__TASK DETAILS__: Here the answer should be the line with "Official Portal" and all the lines after it through the end of the listing, each repeated exactly, and no other text.

__DATASET ENTRIES__:

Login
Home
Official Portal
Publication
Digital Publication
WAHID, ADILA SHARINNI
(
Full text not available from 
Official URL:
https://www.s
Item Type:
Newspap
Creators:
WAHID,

__ANSWER FOR THE TASK__:
Official Portal
Publication
Digital Publication
WAHID, ADILA SHARINNI
(
Full text not available from 
Official URL:
https://www.s
Item Type:
Newspap
Creators:
WAHID,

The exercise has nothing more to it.